- _Activity_:
Give back the records below exactly, every one, with no pictures.

- _Excerpted data_:
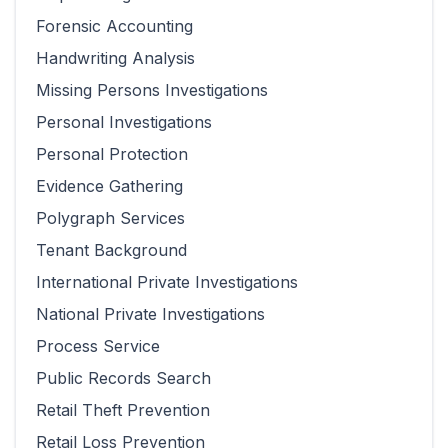
Forensic Accounting
Handwriting Analysis
Missing Persons Investigations
Personal Investigations
Personal Protection
Evidence Gathering
Polygraph Services
Tenant Background
International Private Investigations
National Private Investigations
Process Service
Public Records Search
Retail Theft Prevention
Retail Loss Prevention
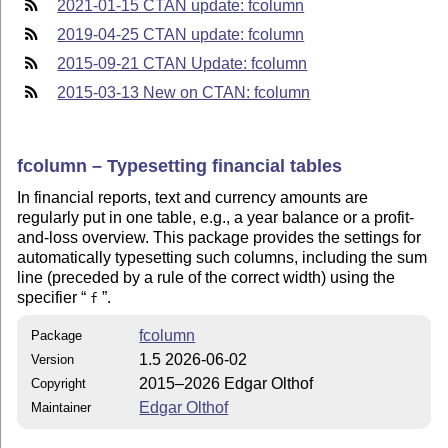
2021-01-15 CTAN update: fcolumn
2019-04-25 CTAN update: fcolumn
2015-09-21 CTAN Update: fcolumn
2015-03-13 New on CTAN: fcolumn
fcolumn – Typesetting financial tables
In financial reports, text and currency amounts are
regularly put in one table, e.g., a year balance or a profit-
and-loss overview. This package provides the settings for
automatically typesetting such columns, including the sum
line (preceded by a rule of the correct width) using the
specifier
.
f
fcolumn
Package
1.5 2026-06-02
Version
2015–2026 Edgar Olthof
Copyright
Edgar Olthof
Maintainer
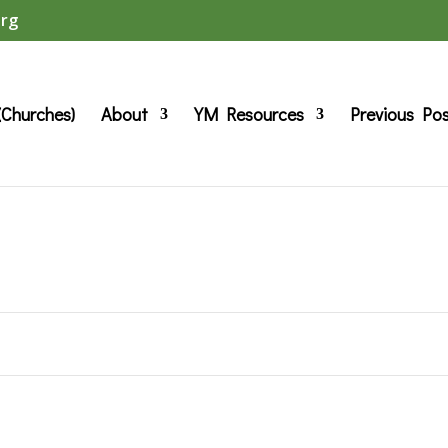
org
(Churches)
About
YM Resources
Previous Po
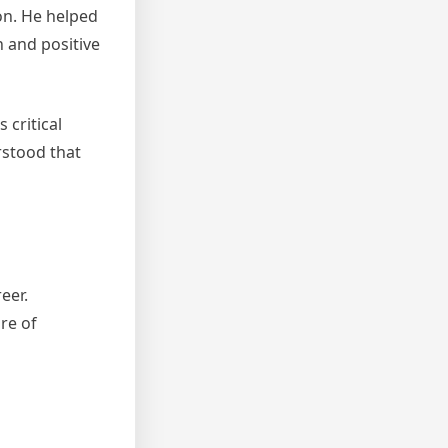
on. He helped
 and positive
critical
rstood that
eer.
re of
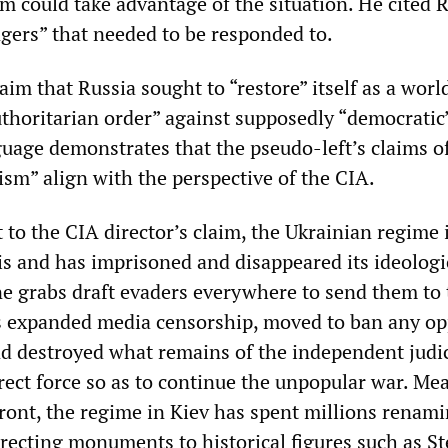
m could take advantage of the situation. He cited 
gers” that needed to be responded to.
im that Russia sought to “restore” itself as a worl
thoritarian order” against supposedly “democratic
guage demonstrates that the pseudo-left’s claims o
ism” align with the perspective of the CIA.
st to the CIA director’s claim, the Ukrainian regime 
is and has imprisoned and disappeared its ideologi
e grabs draft evaders everywhere to send them to 
s expanded media censorship, moved to ban any op
nd destroyed what remains of the independent judic
irect force so as to continue the unpopular war. Me
front, the regime in Kiev has spent millions renam
erecting monuments to historical figures such as S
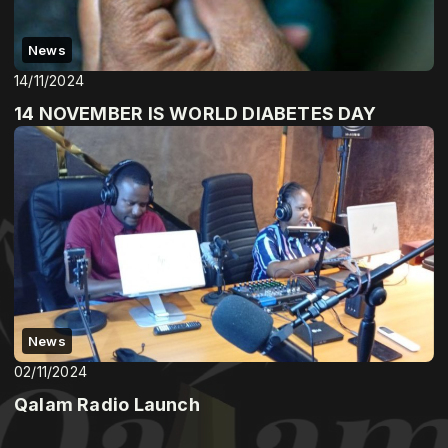
News
14/11/2024
14 NOVEMBER IS WORLD DIABETES DAY
News
02/11/2024
Qalam Radio Launch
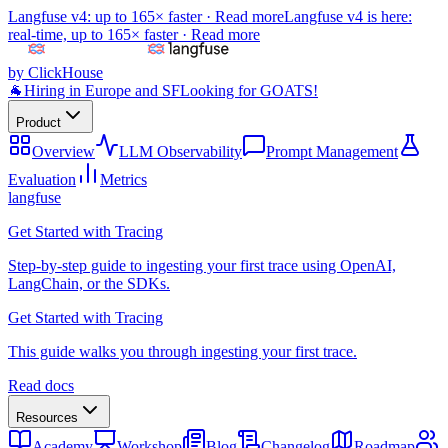
Langfuse v4: up to 165× faster ·
Read more
Langfuse v4 is here:
real-time, up to 165× faster ·
Read more
by ClickHouse
🐐
Hiring in Europe and SF
Looking for GOATS!
Product
Overview
LLM Observability
Prompt Management
Evaluation
Metrics
langfuse
Get Started with Tracing
Step-by-step guide to ingesting your first trace using OpenAI,
LangChain, or the SDKs.
Get Started with Tracing
This guide walks you through ingesting your first trace.
Read docs
Resources
Academy
Workshop
Blog
Changelog
Roadmap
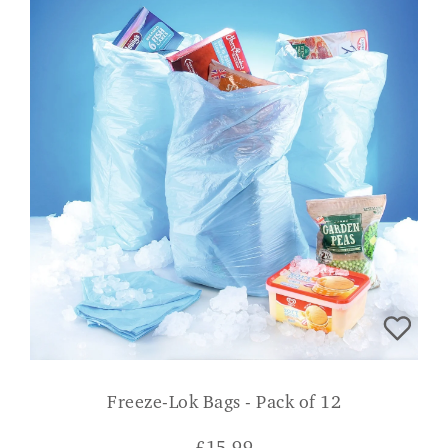
Freeze-Lok Bags - Pack of 12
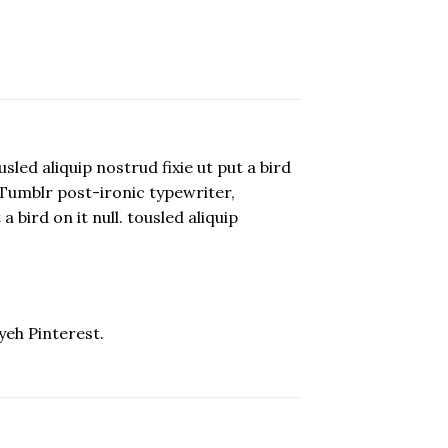
led aliquip nostrud fixie ut put a bird
p. Tumblr post-ironic typewriter,
 bird on it null. tousled aliquip
yeh Pinterest.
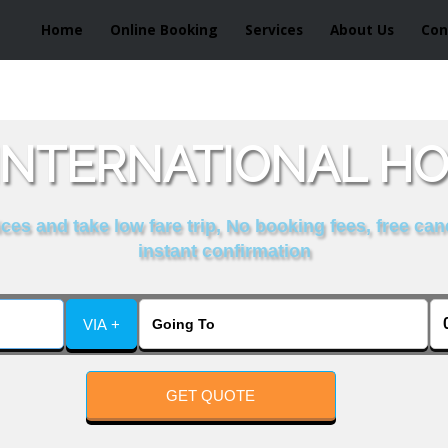
Home
Online Booking
Services
About Us
Con
INTERNATIONAL H
es and take low fare trip, No booking fees, free can
instant confirmation
VIA +
GET QUOTE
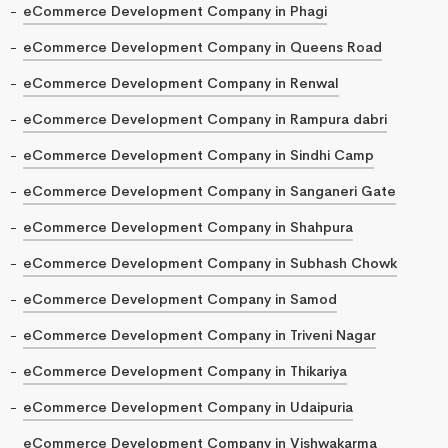
eCommerce Development Company in Phagi
eCommerce Development Company in Queens Road
eCommerce Development Company in Renwal
eCommerce Development Company in Rampura dabri
eCommerce Development Company in Sindhi Camp
eCommerce Development Company in Sanganeri Gate
eCommerce Development Company in Shahpura
eCommerce Development Company in Subhash Chowk
eCommerce Development Company in Samod
eCommerce Development Company in Triveni Nagar
eCommerce Development Company in Thikariya
eCommerce Development Company in Udaipuria
eCommerce Development Company in Vishwakarma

- _Answer area_:
Forensic Accounting
Handwriting Analysis
Missing Persons Investigations
Personal Investigations
Personal Protection
Evidence Gathering
Polygraph Services
Tenant Background
International Private Investigations
National Private Investigations
Process Service
Public Records Search
Retail Theft Prevention
Retail Loss Prevention
2021-01-15 CTAN update: fcolumn
2019-04-25 CTAN update: fcolumn
2015-09-21 CTAN Update: fcolumn
2015-03-13 New on CTAN: fcolumn
fcolumn – Typesetting financial tables
In financial reports, text and currency amounts are
regularly put in one table, e.g., a year balance or a profit-
and-loss overview. This package provides the settings for
automatically typesetting such columns, including the sum
line (preceded by a rule of the correct width) using the
specifier
.
f
fcolumn
Package
1.5 2026-06-02
Version
2015–2026 Edgar Olthof
Copyright
Edgar Olthof
Maintainer
org
(Churches)
About
YM Resources
Previous Po
on. He helped
 and positive
critical
rstood that
eer.
re of
m could take advantage of the situation. He cited 
gers” that needed to be responded to.
im that Russia sought to “restore” itself as a worl
thoritarian order” against supposedly “democratic
guage demonstrates that the pseudo-left’s claims o
ism” align with the perspective of the CIA.
st to the CIA director’s claim, the Ukrainian regime 
is and has imprisoned and disappeared its ideologi
e grabs draft evaders everywhere to send them to 
s expanded media censorship, moved to ban any op
nd destroyed what remains of the independent judic
irect force so as to continue the unpopular war. Me
front, the regime in Kiev has spent millions renam
erecting monuments to historical figures such as S
News
14/11/2024
14 NOVEMBER IS WORLD DIABETES DAY
News
02/11/2024
Qalam Radio Launch
Langfuse v4: up to 165× faster ·
Read more
Langfuse v4 is here:
real-time, up to 165× faster ·
Read more
by ClickHouse
🐐
Hiring in Europe and SF
Looking for GOATS!
Product
Overview
LLM Observability
Prompt Management
Evaluation
Metrics
langfuse
Get Started with Tracing
Step-by-step guide to ingesting your first trace using OpenAI,
LangChain, or the SDKs.
Get Started with Tracing
This guide walks you through ingesting your first trace.
Read docs
Resources
Academy
Workshop
Blog
Changelog
Roadmap
Freeze-Lok Bags - Pack of 12
led aliquip nostrud fixie ut put a bird
p. Tumblr post-ironic typewriter,
 bird on it null. tousled aliquip
yeh Pinterest.
Home
Online Booking
Services
About Us
Con
INTERNATIONAL H
es and take low fare trip, No booking fees, free can
instant confirmation
VIA +
GET QUOTE
eCommerce Development Company in Phagi
eCommerce Development Company in Queens Road
eCommerce Development Company in Renwal
eCommerce Development Company in Rampura dabri
eCommerce Development Company in Sindhi Camp
eCommerce Development Company in Sanganeri Gate
eCommerce Development Company in Shahpura
eCommerce Development Company in Subhash Chowk
eCommerce Development Company in Samod
eCommerce Development Company in Triveni Nagar
eCommerce Development Company in Thikariya
eCommerce Development Company in Udaipuria
eCommerce Development Company in Vishwakarma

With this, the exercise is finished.